Paul levou 6 tiros e ficou paraplégico. Grace ajudou a consolar órfãos de um atentado. As marcas dos Troubles ainda se veem em Belfast. E o Brexit, tema central das eleições, pode reabrir as feridas.
Cátia Bruno Observador, 8 de dezembro 2019
Paul Gallagher estava em casa, a ver televisão com os pais e os irmãos, quando vários homens armados, com as caras tapadas por passa-montanhas negros, entraram em sua casa. Apontaram as metralhadoras à cara de todos os membros da família Gallagher e amarraram-nos. O ano era 1994 e aquele era o bairro de Suffolk Estate, em West Belfast. Os Troubles, o conflito sectário que opunha católicos e protestantes, nacionalistas e unionistas, ainda durava. Os homens armados pertenciam à Força Voluntária de Ulster (UVF na sigla original), uma das milícias unionistas, e entraram na casa da família Gallagher por ser próxima da de um vizinho que pertencia ao Exército Republicano Irlandês (IRA em inglês), o alvo a abater nessa noite.
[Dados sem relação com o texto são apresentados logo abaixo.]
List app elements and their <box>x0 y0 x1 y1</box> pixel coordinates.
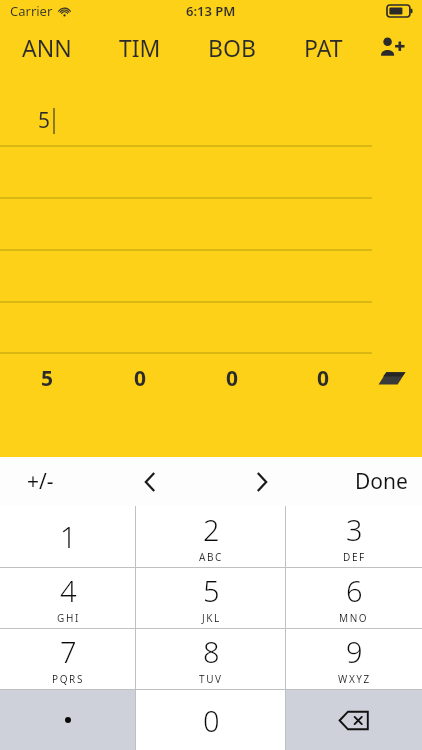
staticText: 7 <box>60 632 77 671</box>
staticText: BOB <box>208 32 256 63</box>
button[interactable]: 4 <box>0 568 136 628</box>
staticText: WXYZ <box>338 672 371 686</box>
button[interactable]: 3 <box>286 506 422 567</box>
staticText: 9 <box>346 632 363 671</box>
staticText: DEF <box>343 550 366 564</box>
staticText: PQRS <box>52 672 84 686</box>
button[interactable]: 0 <box>136 690 286 750</box>
button[interactable]: Done <box>340 457 422 506</box>
button[interactable]: Add player <box>366 22 418 72</box>
staticText: 6 <box>346 571 363 610</box>
staticText: 1 <box>60 517 77 556</box>
staticText: 0 <box>134 364 147 393</box>
staticText: 2 <box>203 510 220 549</box>
staticText: PAT <box>304 32 343 63</box>
button[interactable]: Decimal point <box>0 690 136 750</box>
button[interactable]: PAT <box>277 22 369 72</box>
button[interactable]: 9 <box>286 629 422 689</box>
button[interactable]: ANN <box>1 22 93 72</box>
staticText: ABC <box>199 550 224 564</box>
staticText: 0 <box>226 364 239 393</box>
staticText: 5 <box>203 571 220 610</box>
staticText: JKL <box>202 611 221 625</box>
staticText: Done <box>355 467 408 496</box>
button[interactable]: 6 <box>286 568 422 628</box>
staticText: ANN <box>22 32 72 63</box>
button[interactable]: Erase <box>366 361 418 395</box>
staticText: 5 <box>41 364 54 393</box>
button[interactable]: Next <box>232 457 292 506</box>
button[interactable]: Backspace <box>286 690 422 750</box>
staticText: TIM <box>119 32 161 63</box>
button[interactable]: 8 <box>136 629 286 689</box>
button[interactable]: TIM <box>94 22 186 72</box>
staticText: 0 <box>317 364 330 393</box>
staticText: 5 <box>38 106 51 135</box>
staticText: GHI <box>57 611 80 625</box>
button[interactable]: 2 <box>136 506 286 567</box>
staticText: Carrier <box>10 2 53 20</box>
staticText: 3 <box>346 510 363 549</box>
button[interactable]: BOB <box>186 22 278 72</box>
staticText: 8 <box>203 632 220 671</box>
staticText: 4 <box>60 571 77 610</box>
button[interactable]: Previous <box>120 457 180 506</box>
button[interactable]: 5 <box>136 568 286 628</box>
staticText: MNO <box>339 611 369 625</box>
staticText: +/- <box>27 467 54 496</box>
button[interactable]: 7 <box>0 629 136 689</box>
staticText: 6:13 PM <box>186 2 236 20</box>
staticText: 0 <box>203 701 220 740</box>
staticText: TUV <box>199 672 223 686</box>
button[interactable]: 1 <box>0 506 136 567</box>
button[interactable]: +/- <box>0 457 80 506</box>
Porém, porque o vizinho tardava em chegar a casa, fartaram-se de esperar. Decidiram sair, mas não sem antes deixar um presente de despedida: uma rajada de tiros contra a fachada. Seis deles atingiram Paul, que ficou gravemente ferido. Uma das balas ficou alojada na sua coluna vertebral — e o jovem de 21 anos nunca mais voltaria a andar.
Paul conta esta história, sem pausas ou lágrimas, no gabinete onde trabalha como investigador da Queen’s University, em Belfast. Como presidente da Associação de Vítimas dos Troubles, já a partilhou muitas vezes, com muita gente. Prefere antes soltar algumas gargalhadas, como quando recorda ao Observador como foi crescer num bairro católico, no final da década de 80, na capital da Irlanda do Norte: “Enquanto criança, cresci a ver uma vedação do outro lado da janela. Às vezes passávamos perto do Muro da Paz e levávamos um enxerto de porrada dos miúdos mais velhos do outro lado. Portanto, eu passei a ir com uma barra de ferro na mão — mas levava porrada à mesma.”